A few more canoe pictures...


Paddle Bait
I posted this over at the WoodenBoat Forum and thought I'd share it here as well.

The school where I teach had their annual exhibition today where the students show what they've been building to the public. It's a bit bittersweet for me because I love doing this, but it is always the same weekend as the John Gardner Small Boat Workshop at Mystic Seaport, so I don't get to go there, but I do get to have fun showing people the boats I teach my students to build.


We had boats, materials and jigs to show people what we do and how we do it. My students are always uncomfortable showing their unfinished work, but I think that it is very important for the people who come to the show to see and understand what has gone into building these canoes and kayaks. Visitors to the show are usually very pleased to be able to see all of the build stages.

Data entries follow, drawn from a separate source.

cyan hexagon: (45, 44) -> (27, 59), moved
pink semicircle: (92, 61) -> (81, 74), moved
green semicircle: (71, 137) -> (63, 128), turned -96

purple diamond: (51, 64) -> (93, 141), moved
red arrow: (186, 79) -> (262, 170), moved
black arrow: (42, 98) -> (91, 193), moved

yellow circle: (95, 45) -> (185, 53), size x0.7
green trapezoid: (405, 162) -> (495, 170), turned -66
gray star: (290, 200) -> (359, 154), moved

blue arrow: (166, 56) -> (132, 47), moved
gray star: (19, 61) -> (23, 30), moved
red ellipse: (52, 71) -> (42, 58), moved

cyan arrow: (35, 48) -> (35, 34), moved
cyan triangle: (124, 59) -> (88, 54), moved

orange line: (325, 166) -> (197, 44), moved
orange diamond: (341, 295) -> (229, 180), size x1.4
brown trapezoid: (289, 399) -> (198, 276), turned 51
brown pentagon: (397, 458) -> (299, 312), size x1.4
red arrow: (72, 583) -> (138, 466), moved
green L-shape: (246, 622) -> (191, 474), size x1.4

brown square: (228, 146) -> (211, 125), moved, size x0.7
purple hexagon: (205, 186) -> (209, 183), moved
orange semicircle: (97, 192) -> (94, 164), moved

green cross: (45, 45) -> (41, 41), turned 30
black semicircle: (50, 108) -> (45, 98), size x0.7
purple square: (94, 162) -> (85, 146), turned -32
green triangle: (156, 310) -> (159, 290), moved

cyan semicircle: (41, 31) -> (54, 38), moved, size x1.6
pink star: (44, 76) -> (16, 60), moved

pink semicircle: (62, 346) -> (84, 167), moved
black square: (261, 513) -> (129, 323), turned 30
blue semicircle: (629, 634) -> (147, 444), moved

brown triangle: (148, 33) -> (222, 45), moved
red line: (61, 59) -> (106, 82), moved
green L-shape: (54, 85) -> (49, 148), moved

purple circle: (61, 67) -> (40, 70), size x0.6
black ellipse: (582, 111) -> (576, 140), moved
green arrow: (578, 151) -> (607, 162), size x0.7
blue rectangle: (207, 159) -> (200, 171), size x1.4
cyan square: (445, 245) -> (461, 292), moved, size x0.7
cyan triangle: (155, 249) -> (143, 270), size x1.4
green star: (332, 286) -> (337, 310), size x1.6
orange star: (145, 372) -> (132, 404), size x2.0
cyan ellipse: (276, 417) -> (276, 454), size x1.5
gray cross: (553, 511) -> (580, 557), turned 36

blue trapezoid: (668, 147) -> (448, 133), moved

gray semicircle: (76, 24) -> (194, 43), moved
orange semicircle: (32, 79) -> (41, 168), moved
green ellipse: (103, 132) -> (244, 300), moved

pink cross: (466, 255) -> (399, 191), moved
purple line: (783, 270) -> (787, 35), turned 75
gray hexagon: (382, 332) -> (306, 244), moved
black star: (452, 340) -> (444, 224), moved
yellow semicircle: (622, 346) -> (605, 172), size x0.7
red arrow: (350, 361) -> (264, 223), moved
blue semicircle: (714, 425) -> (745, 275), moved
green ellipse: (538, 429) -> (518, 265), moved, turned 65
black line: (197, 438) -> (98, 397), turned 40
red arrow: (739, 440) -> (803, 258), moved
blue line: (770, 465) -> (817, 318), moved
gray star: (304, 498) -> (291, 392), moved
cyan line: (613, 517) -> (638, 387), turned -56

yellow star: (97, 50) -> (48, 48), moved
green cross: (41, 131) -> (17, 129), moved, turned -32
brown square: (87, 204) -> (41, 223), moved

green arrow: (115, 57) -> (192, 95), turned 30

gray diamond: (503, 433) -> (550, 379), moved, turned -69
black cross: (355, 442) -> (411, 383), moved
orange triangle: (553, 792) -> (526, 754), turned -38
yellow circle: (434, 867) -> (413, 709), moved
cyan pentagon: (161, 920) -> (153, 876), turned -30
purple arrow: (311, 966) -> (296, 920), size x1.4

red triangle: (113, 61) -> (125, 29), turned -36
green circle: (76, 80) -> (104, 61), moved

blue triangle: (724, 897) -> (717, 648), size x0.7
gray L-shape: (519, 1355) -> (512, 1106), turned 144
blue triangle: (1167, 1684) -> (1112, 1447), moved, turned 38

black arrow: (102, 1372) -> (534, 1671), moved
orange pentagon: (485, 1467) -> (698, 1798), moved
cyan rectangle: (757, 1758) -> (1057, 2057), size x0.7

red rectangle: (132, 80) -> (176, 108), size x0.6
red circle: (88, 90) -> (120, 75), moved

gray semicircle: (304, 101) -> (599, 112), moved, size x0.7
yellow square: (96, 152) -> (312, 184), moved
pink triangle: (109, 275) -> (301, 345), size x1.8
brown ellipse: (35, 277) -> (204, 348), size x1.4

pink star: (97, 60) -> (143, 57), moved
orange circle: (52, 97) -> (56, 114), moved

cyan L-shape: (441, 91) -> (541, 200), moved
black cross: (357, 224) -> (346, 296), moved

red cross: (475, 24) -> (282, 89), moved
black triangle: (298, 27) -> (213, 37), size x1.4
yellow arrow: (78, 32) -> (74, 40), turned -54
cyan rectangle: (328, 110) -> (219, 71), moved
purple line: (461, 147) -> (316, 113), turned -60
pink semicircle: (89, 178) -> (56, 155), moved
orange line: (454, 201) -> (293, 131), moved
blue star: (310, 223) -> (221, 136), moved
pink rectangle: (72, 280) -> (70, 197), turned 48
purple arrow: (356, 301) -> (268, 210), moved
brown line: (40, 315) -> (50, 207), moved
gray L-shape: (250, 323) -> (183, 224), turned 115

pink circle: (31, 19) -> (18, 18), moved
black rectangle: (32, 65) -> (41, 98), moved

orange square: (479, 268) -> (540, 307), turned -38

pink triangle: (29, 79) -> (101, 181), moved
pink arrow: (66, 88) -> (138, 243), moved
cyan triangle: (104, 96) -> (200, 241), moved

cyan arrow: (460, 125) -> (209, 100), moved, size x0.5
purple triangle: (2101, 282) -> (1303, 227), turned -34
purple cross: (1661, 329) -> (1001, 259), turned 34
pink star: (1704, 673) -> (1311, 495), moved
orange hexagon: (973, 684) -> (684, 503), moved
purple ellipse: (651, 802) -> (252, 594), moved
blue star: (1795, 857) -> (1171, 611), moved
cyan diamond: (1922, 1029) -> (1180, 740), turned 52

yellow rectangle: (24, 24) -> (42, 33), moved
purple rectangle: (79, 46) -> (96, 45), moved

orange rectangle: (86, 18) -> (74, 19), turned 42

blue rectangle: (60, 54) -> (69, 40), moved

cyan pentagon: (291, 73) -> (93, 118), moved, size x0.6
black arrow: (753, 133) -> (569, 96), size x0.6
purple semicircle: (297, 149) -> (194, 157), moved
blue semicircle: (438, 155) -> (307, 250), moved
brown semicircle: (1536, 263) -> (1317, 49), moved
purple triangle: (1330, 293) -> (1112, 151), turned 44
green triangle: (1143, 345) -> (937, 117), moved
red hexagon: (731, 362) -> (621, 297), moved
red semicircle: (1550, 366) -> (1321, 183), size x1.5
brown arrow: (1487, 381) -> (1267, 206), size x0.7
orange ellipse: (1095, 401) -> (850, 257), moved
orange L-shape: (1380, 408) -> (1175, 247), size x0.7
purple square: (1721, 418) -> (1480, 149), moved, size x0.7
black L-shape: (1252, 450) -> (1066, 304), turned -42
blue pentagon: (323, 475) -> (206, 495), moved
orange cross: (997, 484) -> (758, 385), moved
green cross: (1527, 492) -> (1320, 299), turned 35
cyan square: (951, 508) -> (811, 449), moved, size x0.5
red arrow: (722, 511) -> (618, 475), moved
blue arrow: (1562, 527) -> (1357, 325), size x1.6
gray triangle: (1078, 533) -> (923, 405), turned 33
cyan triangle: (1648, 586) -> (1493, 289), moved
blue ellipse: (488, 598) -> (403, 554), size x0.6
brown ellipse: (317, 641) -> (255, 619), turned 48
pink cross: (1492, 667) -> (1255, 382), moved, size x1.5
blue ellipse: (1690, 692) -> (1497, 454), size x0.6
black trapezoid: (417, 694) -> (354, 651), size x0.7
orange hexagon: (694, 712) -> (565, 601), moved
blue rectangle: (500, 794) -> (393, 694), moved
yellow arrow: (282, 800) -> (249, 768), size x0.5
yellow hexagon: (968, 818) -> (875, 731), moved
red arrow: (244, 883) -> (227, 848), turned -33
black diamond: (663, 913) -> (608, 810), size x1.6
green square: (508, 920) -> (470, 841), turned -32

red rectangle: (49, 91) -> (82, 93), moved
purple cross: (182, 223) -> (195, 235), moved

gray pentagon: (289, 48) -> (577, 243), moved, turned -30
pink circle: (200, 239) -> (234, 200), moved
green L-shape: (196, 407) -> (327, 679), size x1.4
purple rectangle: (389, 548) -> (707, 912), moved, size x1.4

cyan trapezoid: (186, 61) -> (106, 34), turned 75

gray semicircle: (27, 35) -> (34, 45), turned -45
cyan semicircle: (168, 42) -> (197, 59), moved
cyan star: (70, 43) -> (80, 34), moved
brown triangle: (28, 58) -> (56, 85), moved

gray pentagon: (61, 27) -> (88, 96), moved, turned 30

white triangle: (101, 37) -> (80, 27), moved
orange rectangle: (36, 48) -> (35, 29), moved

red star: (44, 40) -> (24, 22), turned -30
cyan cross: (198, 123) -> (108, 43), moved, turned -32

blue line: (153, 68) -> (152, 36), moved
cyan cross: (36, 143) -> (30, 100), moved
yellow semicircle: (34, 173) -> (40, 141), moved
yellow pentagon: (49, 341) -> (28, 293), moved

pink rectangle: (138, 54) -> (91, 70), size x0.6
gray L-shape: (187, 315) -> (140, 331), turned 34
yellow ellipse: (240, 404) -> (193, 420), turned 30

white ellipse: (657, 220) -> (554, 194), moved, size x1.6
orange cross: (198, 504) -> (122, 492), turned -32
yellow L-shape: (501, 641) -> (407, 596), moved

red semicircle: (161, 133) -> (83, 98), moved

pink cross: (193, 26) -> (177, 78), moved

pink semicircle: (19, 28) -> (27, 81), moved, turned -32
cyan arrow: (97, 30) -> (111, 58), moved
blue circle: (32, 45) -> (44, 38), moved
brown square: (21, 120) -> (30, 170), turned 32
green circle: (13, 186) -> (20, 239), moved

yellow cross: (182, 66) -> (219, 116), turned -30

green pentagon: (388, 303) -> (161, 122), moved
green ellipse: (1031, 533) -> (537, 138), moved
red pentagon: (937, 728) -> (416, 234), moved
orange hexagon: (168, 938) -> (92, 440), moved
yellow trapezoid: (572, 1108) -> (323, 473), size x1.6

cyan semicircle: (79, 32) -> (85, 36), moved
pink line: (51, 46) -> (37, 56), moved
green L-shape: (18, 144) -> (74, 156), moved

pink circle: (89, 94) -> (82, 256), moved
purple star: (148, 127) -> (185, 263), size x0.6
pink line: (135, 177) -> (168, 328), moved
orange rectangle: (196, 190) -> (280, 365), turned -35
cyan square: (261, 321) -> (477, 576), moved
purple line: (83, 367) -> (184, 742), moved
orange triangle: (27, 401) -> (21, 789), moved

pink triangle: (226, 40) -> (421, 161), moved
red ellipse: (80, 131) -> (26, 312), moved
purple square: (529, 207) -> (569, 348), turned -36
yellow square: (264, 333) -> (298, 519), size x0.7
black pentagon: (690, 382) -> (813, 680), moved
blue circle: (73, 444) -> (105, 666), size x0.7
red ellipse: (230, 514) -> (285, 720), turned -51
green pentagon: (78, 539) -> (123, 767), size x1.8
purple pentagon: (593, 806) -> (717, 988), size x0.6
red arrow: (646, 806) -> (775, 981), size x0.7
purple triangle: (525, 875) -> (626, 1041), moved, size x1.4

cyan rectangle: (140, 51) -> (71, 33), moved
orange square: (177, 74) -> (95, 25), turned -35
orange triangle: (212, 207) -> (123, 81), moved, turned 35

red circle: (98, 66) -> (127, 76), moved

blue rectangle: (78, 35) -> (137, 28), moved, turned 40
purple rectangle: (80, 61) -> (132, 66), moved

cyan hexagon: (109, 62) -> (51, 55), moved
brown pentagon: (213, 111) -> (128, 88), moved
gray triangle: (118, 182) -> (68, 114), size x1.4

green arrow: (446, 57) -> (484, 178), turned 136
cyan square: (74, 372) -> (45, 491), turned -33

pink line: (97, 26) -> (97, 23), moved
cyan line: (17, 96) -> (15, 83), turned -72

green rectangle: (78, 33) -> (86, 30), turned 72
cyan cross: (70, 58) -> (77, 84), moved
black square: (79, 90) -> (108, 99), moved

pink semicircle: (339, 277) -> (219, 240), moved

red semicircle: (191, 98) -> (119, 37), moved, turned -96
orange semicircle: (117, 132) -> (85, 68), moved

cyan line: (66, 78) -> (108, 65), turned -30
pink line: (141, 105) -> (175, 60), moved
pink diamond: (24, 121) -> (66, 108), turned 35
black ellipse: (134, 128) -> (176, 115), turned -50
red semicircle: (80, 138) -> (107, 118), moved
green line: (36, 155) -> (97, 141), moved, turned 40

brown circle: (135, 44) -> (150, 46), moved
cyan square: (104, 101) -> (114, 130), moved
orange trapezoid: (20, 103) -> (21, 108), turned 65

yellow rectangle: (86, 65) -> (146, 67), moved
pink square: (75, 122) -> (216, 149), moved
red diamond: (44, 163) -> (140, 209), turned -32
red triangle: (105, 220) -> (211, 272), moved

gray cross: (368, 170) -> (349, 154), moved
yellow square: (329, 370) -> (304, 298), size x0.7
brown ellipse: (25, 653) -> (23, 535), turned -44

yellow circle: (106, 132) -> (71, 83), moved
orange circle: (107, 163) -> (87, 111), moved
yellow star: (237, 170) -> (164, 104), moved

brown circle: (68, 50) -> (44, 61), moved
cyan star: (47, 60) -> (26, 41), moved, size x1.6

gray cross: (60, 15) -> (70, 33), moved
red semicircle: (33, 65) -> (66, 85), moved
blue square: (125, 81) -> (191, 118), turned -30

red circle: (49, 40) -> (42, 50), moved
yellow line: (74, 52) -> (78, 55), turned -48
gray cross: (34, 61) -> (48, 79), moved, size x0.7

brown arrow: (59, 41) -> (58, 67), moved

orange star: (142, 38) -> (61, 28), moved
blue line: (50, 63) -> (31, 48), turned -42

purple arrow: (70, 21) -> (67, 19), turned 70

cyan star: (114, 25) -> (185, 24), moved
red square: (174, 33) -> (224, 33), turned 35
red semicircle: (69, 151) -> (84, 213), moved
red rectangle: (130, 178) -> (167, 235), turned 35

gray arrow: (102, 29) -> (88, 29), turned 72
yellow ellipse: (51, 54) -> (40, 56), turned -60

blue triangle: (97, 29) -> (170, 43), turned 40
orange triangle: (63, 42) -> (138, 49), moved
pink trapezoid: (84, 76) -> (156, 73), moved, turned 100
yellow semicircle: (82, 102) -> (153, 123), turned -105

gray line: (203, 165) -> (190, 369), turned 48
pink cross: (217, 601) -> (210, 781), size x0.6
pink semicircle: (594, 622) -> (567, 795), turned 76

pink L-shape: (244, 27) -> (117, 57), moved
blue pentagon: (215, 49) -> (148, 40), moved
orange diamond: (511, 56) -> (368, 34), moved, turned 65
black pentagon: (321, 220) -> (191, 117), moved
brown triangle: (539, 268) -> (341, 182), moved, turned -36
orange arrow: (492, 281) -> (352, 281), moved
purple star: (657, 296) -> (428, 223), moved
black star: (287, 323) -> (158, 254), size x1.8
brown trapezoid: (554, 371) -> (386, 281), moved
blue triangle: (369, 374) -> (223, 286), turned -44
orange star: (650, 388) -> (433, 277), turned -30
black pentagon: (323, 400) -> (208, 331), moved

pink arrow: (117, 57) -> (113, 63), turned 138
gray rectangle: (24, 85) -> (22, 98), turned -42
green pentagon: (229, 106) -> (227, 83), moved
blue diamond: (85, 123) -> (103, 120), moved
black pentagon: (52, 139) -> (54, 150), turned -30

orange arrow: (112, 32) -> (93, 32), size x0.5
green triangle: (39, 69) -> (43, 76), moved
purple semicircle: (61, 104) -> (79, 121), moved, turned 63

Some boats are very close to completion - like this one which just needs the pre-cut trim pieces to be attached:


My students don't like to miss an opportunity to work - even sitting down. Here's one student pulling staples on a Prospector Ranger design from Ted Moores' Bear Mountain Boats.


I'm really looking forward to seeing this boat get glassed. It has a Peruvian walnut and basswood feature strip that should have wonderful contrast and "snap". Here's another view:

The "finished" boats on display included this Newfound Woodworks Osprey. I'm hoping to get to try this for a paddle.


We also had two Wee Lassie II's that got completed. I didn't get a good picture of the whole first one, just a small side view when taking pictures of the paddles that he built.:


Here's some detail of his tiger maple and mahogany deck. Note the small drain scupper at the deck tip. Devil is in the details, don'tcha know.


The only unfinished parts on the two boats were the caning on the seats which was happening at the show:

One of the builders who finished her Wee Lassie II was a a quilter before she was a boat builder. Her feature strip is a quilter's "9-patch".

Here's her canoe:


The canoe is named Crossed Canoes after the quilt pattern and she even made a crossed canoes lap quilt! We were amazed to see that!

Here's a detail of the quilt:


It had some stunning details. Check out the deck which is a cherry burl with a walnut stripe. The remaining trim is mahogany:


Keeps us all out of trouble on Saturday mornings!